(Extracted page text data)
[Start of Attachment]
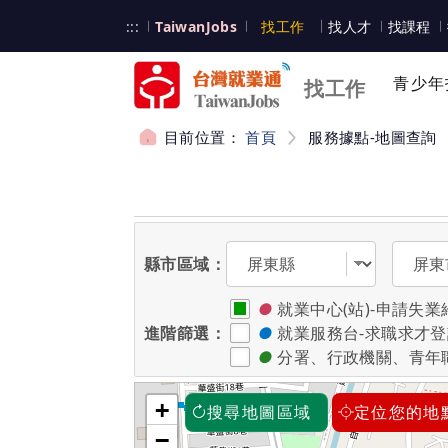
跳到主要內容
台灣就業通
:::
TaiwanJobs
找工作
找人才
找課程
台灣就業通
青少年
找工作
目前位置：
首頁
服務據點-地圖查詢
:::
選擇縣市
選擇區
縣市區域：
●
就業中心(站)-申請
進階篩選：
●
就業服務台-求職求才
●
分署、行政機關、青年
+
搜尋地圖區域
定位您的地
−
[End of Attachment]
■ **Problem details**: An exact copy of all the entries above is required, with every picture left out.

■ **Reply to the exercise**:
跳到主要內容
台灣就業通
:::
TaiwanJobs
找工作
找人才
找課程
台灣就業通
青少年
找工作
目前位置：
首頁
服務據點-地圖查詢
:::
選擇縣市
選擇區
縣市區域：
●
就業中心(站)-申請
進階篩選：
●
就業服務台-求職求才
●
分署、行政機關、青年
+
搜尋地圖區域
定位您的地
−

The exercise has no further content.